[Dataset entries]
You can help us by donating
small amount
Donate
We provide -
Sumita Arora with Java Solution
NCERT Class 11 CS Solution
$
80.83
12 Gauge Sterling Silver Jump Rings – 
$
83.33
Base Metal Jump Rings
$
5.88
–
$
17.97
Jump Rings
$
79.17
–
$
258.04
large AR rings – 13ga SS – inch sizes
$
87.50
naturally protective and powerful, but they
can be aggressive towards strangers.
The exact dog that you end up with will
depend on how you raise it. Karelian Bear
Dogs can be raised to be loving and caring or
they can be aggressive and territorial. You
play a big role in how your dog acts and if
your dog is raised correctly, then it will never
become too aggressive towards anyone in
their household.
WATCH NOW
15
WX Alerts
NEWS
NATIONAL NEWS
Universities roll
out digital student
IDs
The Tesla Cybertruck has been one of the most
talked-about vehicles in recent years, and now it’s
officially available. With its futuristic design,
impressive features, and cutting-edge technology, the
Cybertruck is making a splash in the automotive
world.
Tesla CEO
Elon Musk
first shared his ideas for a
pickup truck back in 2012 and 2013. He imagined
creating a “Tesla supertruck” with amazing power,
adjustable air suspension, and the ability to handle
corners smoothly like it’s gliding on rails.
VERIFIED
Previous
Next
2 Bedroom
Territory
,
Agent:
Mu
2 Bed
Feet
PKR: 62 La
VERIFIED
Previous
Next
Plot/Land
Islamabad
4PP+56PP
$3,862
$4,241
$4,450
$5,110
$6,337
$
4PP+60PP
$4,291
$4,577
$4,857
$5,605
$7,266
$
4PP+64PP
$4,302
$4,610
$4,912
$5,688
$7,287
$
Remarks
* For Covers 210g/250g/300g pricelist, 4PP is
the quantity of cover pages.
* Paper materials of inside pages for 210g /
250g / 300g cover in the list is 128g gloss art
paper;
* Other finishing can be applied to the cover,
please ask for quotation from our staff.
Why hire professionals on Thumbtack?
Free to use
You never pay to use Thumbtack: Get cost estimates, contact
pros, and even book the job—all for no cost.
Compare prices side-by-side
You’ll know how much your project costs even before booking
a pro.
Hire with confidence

How to complete this task - Extract exactly the lines between the line containing "corners smoothly like it’s gliding on rails." and the end of the data, including both.

Response for this exercise -
corners smoothly like it’s gliding on rails.
VERIFIED
Previous
Next
2 Bedroom
Territory
,
Agent:
Mu
2 Bed
Feet
PKR: 62 La
VERIFIED
Previous
Next
Plot/Land
Islamabad
4PP+56PP
$3,862
$4,241
$4,450
$5,110
$6,337
$
4PP+60PP
$4,291
$4,577
$4,857
$5,605
$7,266
$
4PP+64PP
$4,302
$4,610
$4,912
$5,688
$7,287
$
Remarks
* For Covers 210g/250g/300g pricelist, 4PP is
the quantity of cover pages.
* Paper materials of inside pages for 210g /
250g / 300g cover in the list is 128g gloss art
paper;
* Other finishing can be applied to the cover,
please ask for quotation from our staff.
Why hire professionals on Thumbtack?
Free to use
You never pay to use Thumbtack: Get cost estimates, contact
pros, and even book the job—all for no cost.
Compare prices side-by-side
You’ll know how much your project costs even before booking
a pro.
Hire with confidence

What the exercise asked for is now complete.